I have a few questions:
1. Do you think Herbalife is good for consumers? Do you know anything about the company? Are you familiar with how pyramid schemes work?
2. Do you have any evidence that Mr. Markey knew about the short position of Mr. Ackerman?
3. Assume, just for the sake of discussion, that Mr. Markey did not know that Mr. Ackerman stood to gain and that Mr. Markey’s staff did know. In that scenario, what you call “[throwing] under the bus” I call holding his staff accountable.
What I see is a snarky column attacking Mr. Markey dredged up from 2014, Another thing I see is yet another alleged Democrat repeating ancient, unfounded and since dismissed allegations of a Republican challenger (in this case Brian J. Herr) against Democratic incumbent with an excellent progressive record.
Apparently Mr. Markey should have said nothing about Herbalife and should have done nothing to protect consumers from the pyramid scheme that Herbalife has always operated under. Apparently this commentator also preferred Brian Herr over Mr. Markey, since he is so eager to parrot Mr. Harr’s talking points during his failed 2014 challenge.

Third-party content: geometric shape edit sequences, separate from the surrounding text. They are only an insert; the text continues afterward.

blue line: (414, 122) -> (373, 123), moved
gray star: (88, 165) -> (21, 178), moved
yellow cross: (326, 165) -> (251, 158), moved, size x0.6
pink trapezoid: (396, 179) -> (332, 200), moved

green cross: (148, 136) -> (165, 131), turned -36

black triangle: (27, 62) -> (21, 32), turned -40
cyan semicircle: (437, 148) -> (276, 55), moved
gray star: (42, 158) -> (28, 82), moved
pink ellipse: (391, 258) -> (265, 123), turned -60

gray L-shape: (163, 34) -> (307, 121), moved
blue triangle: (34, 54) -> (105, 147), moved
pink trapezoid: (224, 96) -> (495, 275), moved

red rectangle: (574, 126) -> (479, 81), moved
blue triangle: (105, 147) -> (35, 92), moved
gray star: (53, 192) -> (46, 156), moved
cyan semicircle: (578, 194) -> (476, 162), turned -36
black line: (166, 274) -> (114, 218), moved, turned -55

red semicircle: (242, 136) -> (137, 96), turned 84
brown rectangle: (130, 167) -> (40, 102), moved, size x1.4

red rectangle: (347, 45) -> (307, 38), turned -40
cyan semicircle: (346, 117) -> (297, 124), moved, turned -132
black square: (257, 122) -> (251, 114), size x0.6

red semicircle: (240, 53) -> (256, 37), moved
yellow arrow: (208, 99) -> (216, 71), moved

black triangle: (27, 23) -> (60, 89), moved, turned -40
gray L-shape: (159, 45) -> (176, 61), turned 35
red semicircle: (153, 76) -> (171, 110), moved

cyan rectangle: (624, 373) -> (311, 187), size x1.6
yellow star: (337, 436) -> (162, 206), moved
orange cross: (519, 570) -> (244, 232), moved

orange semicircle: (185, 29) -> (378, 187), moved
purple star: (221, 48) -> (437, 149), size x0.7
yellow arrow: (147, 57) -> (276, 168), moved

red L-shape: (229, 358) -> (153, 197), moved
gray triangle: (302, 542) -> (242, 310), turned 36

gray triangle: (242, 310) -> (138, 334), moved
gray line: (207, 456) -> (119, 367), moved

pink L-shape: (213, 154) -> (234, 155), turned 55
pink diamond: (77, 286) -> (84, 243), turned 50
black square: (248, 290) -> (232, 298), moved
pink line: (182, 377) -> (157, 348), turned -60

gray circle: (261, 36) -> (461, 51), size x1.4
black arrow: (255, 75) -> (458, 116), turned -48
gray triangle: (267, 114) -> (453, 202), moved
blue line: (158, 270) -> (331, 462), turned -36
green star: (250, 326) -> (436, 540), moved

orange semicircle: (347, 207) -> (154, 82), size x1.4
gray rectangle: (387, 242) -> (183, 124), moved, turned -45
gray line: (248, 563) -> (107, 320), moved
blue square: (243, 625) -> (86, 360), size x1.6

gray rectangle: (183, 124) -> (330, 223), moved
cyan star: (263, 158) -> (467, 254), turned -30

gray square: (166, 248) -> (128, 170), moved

Not the first time I’ve seen such baseless insults and attacks from this commentator — in fact, it seems to be his usual commentary style.
fredrichlariccia says
The misinformed, rush to judgment, holier than thou purists strike again.
pogo says
According to this poll taken last weekend, the Democratic voters are not feeling it for Markey.
SomervilleTom says
I’m not surprised that 161 of 808 (that was the spread reported in the poll) registered voters recognized Joe Kennedy’s name and not Ed Markey’s. Conspicuously missing from the poll and from the stories reporting the poll is any information at all on what, if anything, beyond name recognition motivated the respondents.
I don’t think this poll measured whether anybody was “feeling it” for anybody. It that happens at all, it will be after both candidates have made their respective pitches (about a year from now, for the September 2020 primary).
Christopher says
And just to be technical, also the June convention and the caucuses leading up to it. As a statewide race candidates for Senate do need to get 15% of the convention delegates to appear on the September ballot.
jconway says
I have a hard time thinking Kennedy wouldn’t get his 15%, it’s a harder climb for Riordon and Pemberton. Pemberton has a really cool life story and he’s exactly the kind of person the state party should be recruiting to run for higher office. I am just not sure that this one is the first one he should be running for. He’d be a good foil for Charlie Baker (Black, immigrant, foster kid, executive, gateway city).